1. For Smaller $m$: The algorithm performs more recursive calls but with a smaller number of elements. This can be useful when the cost of dividing and conquering is high, and fewer elements can be handled in each group.

   较小的 $m$：算法进行更多的递归调用，但元素数量较少。这在分治成本高且每组能处理的元素较少时很有用。
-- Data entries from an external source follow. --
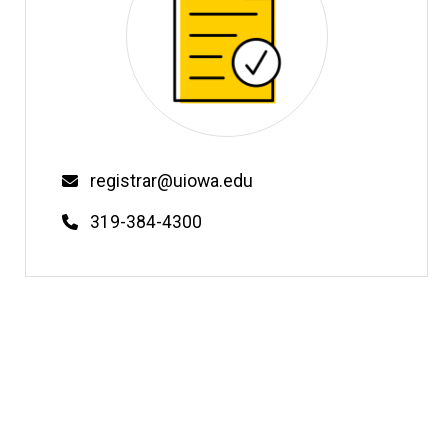
Email
registrar@uiowa.edu
Phone
319-384-4300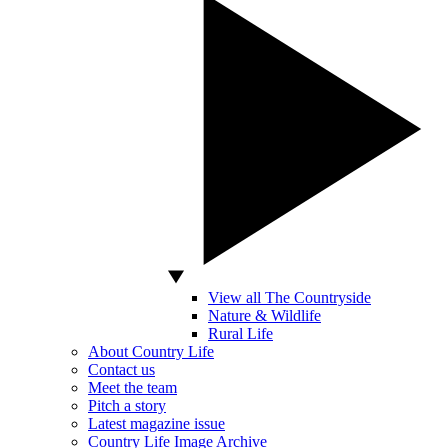
View all The Countryside
Nature & Wildlife
Rural Life
About Country Life
Contact us
Meet the team
Pitch a story
Latest magazine issue
Country Life Image Archive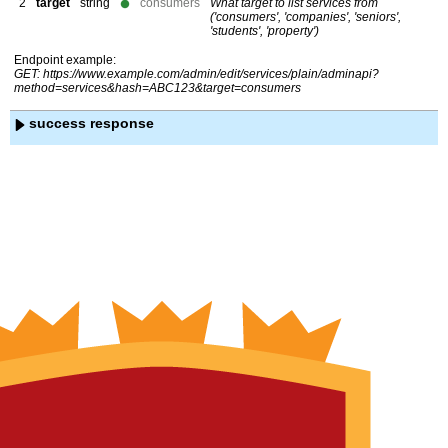
2
target
string
consumers
What target to list services from
('consumers', 'companies', 'seniors',
'students', 'property')
Endpoint example:
GET: https://www.example.com/admin/edit/services/plain/adminapi?
method=services&hash=ABC123&target=consumers
success response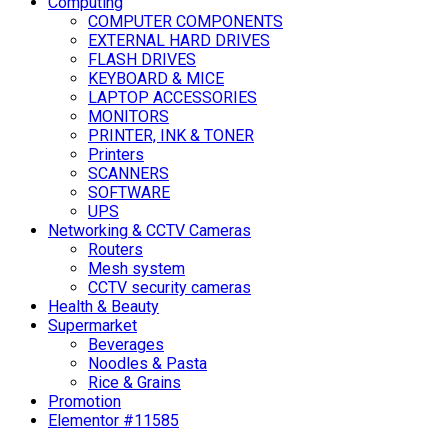
Computing
COMPUTER COMPONENTS
EXTERNAL HARD DRIVES
FLASH DRIVES
KEYBOARD & MICE
LAPTOP ACCESSORIES
MONITORS
PRINTER, INK & TONER
Printers
SCANNERS
SOFTWARE
UPS
Networking & CCTV Cameras
Routers
Mesh system
CCTV security cameras
Health & Beauty
Supermarket
Beverages
Noodles & Pasta
Rice & Grains
Promotion
Elementor #11585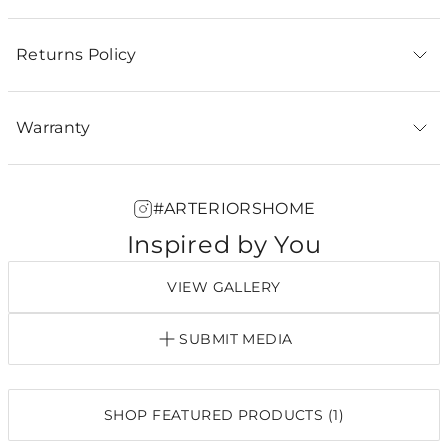
Returns Policy
Warranty
#ARTERIORSHOME
Inspired by You
VIEW GALLERY
SUBMIT MEDIA
SHOP FEATURED PRODUCTS (1)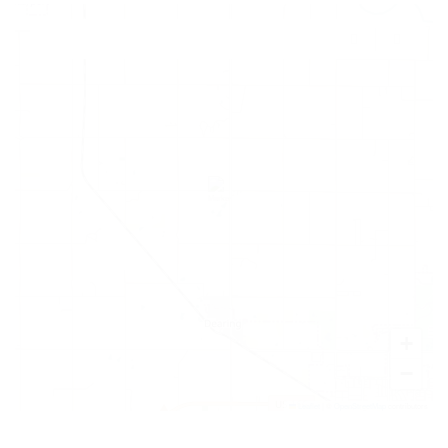
+
−
Leaflet
|
©
OpenStreetMap
contributors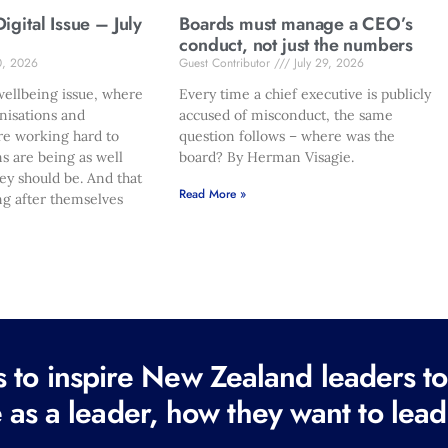
gital Issue – July
Boards must manage a CEO’s
conduct, not just the numbers
0, 2026
Guest Contributor
July 29, 2026
ellbeing issue, where
Every time a chief executive is publicly
nisations and
accused of misconduct, the same
re working hard to
question follows – where was the
s are being as well
board? By Herman Visagie.
hey should be. And that
Read More »
ng after themselves
to inspire New Zealand leaders tod
 as a leader, how they want to lead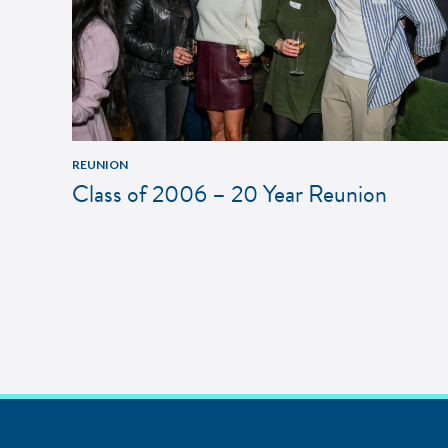
REUNION
Class of 2006 – 20 Year Reunion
2. For Larger $m$: The groups are larger, and thus the number of recursive calls is reduced. However, sorting larger groups and finding the median may become computationally expensive.

   较大的 $m$：组更大，因此递归调用的次数减少。然而，排序较大的组和找到中位数可能会变得计算昂贵。

In practical applications, $m=5$ is often a good default choice. For specific datasets or hardware, experimentation may determine that a different $m$ is more optimal.

在实际应用中，$m=5$ 通常是一个不错的默认选择。对于特定的数据集或硬件，实验可能会确定不同的 $m$ 更为优化。

Code Implementation | 代码实现

def median_of_medians(arr, k, m=5):
    if len(arr) <= m:
        return sorted(arr)[k]
 
    # Step 1: Divide array into groups of m
    sublists = [arr[j:j + m] for j in range(0, len(arr), m)]
    medians = [sorted(sublist)[len(sublist) // 2] for sublist in sublists]
    median_of_medians = median_of_medians(medians, len(medians) // 2, m)
 
    # Step 2: Partition the array around the median of medians
    low = [el for el in arr if el < median_of_medians]
    high = [el for el in arr if el > median_of_medians]
    pivot_count = len(arr) - len(low) - len(high)
 
    if k < len(low):
        return median_of_medians(low, k, m)
    elif k < len(low) + pivot_count:
        return median_of_medians
    else:
        return median_of_medians(high, k - len(low) - pivot_count, m)

This implementation includes the crucial steps: dividing the array into groups of size $m$, finding the medians, selecting the median of medians, and partitioning around it. The recursive selection process ensures the desired element is found efficiently even in the worst case.

该实现包括关键步骤：将数组分成大小为 $m$ 的组、找到中位数、选择中位数中的中位数以及围绕其分区。递归选择过程确保即使在最坏情况下也能有效找到所需元素。